Traditionally, the Law of Unintended Consequences is meant to refer to things that one couldn't reasonably have predicted. Who would have known, for instance, that burning fossil fuels in Britain could contribute to avalanches in the Alps? These days, perhaps it should be renamed the Law of Unconsidered Consequences, or maybe the Law of Slapdash Legislation.

Here's the latest government weeze from Germany:

A 25-year-old waitress who turned down a job providing "sexual services'' at a brothel in Berlin faces possible cuts to her unemployment benefit under laws introduced this year.

Prostitution was legalised in Germany just over two years ago and brothel owners - who must pay tax and employee health insurance - were granted access to official databases of jobseekers.

The waitress, an unemployed information technology professional, had said that she was willing to work in a bar at night and had worked in a cafe.

She received a letter from the job centre telling her that an employer was interested in her "profile'' and that she should ring them.
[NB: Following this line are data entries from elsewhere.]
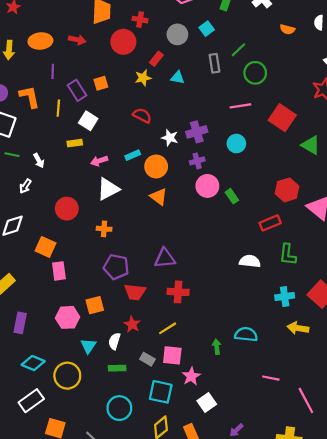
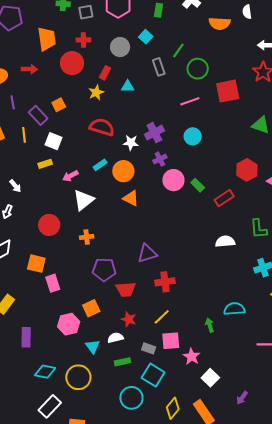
orange semicircle: (287, 29) -> (220, 23), size x1.5
red semicircle: (142, 116) -> (102, 127), size x1.4
red square: (282, 118) -> (228, 91), moved, turned -35
red rectangle: (270, 223) -> (224, 198), moved
white semicircle: (114, 341) -> (115, 338), turned 70
cyan square: (161, 392) -> (153, 375), moved, turned 30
Only on doing so did the woman, who has not been identified for legal reasons, realise that she was calling a brothel.

Under Germany's welfare reforms, any woman under 55 who has been out of work for more than a year can be forced to take an available job - including in the sex industry - or lose her unemployment benefit.


This should help to solve Germany's welfare funding crisis. Stop paying benefits to anyone who refuses to become a prostitute. I reckon there are a lot of savings to be made there.

It gets better.

Job centres that refuse to penalise people who turn down a job by cutting their benefits face legal action from the potential employer.


Let's just run through that again, shall we? If you are unemployed, you have to give your details to the job centre. The job centre in turn have to give your details to any brothel who asks for them. The brothel's HR department can then order the job centre to order you to work for the brothel. If the job centre refuse, they are breaking the law and the brothel will sue them. If you refuse, you will lose your entitlement to state benefits and you will quickly become very poor — eventually poor enough that you'll start to consider taking the job.

Of course, there was an easy and obvious way to avoid this problem, but, apparently, it presented difficulties of its own.

The government had considered making brothels an exception on moral grounds, but decided that it would be too difficult to distinguish them from bars.


How can anyone simultaneously claim both that they can't tell the difference between a brothel and a bar and that they are fit to hold public office?

So, you may well be asking, why has the German Government taken the somewhat unconventional step of introducing enforced conscription into prostitution for the long-term unemployed?

Prostitution was legalised in Germany in 2002 because the government believed that this would help to combat trafficking in women


Of course.


Update:

Is it true? Isn't it? Or is it? Or not? Hmm.